--- Data in this exercise ---

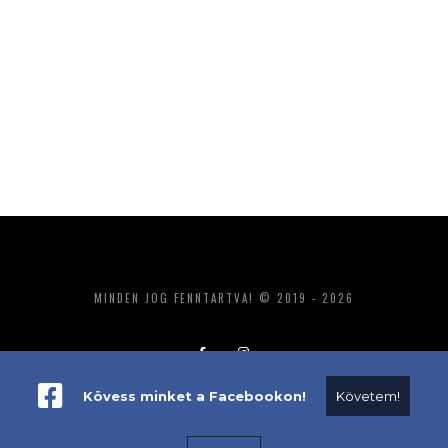
MINDEN JOG FENNTARTVA! © 2019 - 2026
Kövess minket a Facebookon!
Követem!
ADATKEZELÉS
IMPRESSZUM
MÉDIAAJÁNLAT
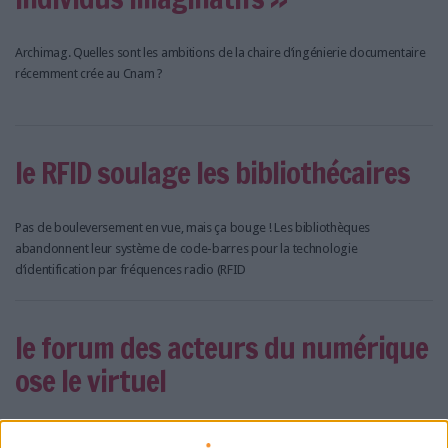
Archimag. Quelles sont les ambitions de la chaire d’ingénierie documentaire
récemment crée au Cnam ?
le RFID soulage les bibliothécaires
Pas de bouleversement en vue, mais ça bouge ! Les bibliothèques
abandonnent leur système de code-barres pour la technologie
d’identification par fréquences radio (RFID
le forum des acteurs du numérique
ose le virtuel
Des millions d’internautes mènent une double vie. Une vie réelle et une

---

Every line between the one containing "ADATKEZELÉS" and the last line of the data above, both included, should be copied exactly, but not the pictures.

--- Result of the task ---
ADATKEZELÉS
IMPRESSZUM
MÉDIAAJÁNLAT
Archimag. Quelles sont les ambitions de la chaire d’ingénierie documentaire
récemment crée au Cnam ?
le RFID soulage les bibliothécaires
Pas de bouleversement en vue, mais ça bouge ! Les bibliothèques
abandonnent leur système de code-barres pour la technologie
d’identification par fréquences radio (RFID
le forum des acteurs du numérique
ose le virtuel
Des millions d’internautes mènent une double vie. Une vie réelle et une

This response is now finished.